« Les actes commis au cours du conflit arméno-azerbaïdjanais du Haut-Karabakh n`ont pas visé au bien-être des Arméniens vivant dans le Haut-Karabakh. L`objectif était de prendre le contrôle de ces territoires. Le conflit du Haut-Karabakh était la dernière étape des revendications territoriales des autorités arméniennes. Ils ont même commis un génocide à Khodjaly. Ces actes sont en contraste avec l`esprit du XX siècle.

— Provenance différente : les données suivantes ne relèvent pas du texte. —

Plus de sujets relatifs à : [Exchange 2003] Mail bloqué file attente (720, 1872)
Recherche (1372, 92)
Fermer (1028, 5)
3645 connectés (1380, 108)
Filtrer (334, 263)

Cependant, nous l`avons expérimenté », a noté Mammadov.
Selon le chef adjoint de l’Administration, le conflit a eu un effet débilitant sur le développement global de la région.
Le responsable a également ajouté qu’il existe des terres fertiles dans les territoires occupés qui pourraient jouer un rôle important dans la production agricole.
« Aujourd`hui, 25% des terres azerbaïdjanaises sont impossibles à utiliser. Soixante-dix pour cent des pâturages se trouvent dans les territoires occupés. Plus de 900 résidences et presque tous les cimetières ont été détruits dans les territoires azerbaïdjanais occupés. Il est impossible d`estimer les dommages globaux causés par l`occupation arménienne. Pourquoi les organisations internationales ne parlent-elles pas de la violation des droits fondamentaux de plus d`un million de personnes ? L`UE, qui propose un accord d`association, avait refusé de reconnaître l`intégrité territoriale de l`Azerbaïdjan. Un certain nombre de pays reconnaissent l`intégrité territoriale de l`Azerbaïdjan alors que personne ne songe à imposer des sanctions au pays occupant. L`UE et tous les grands États poursuivent principalement leurs propres intérêts économiques.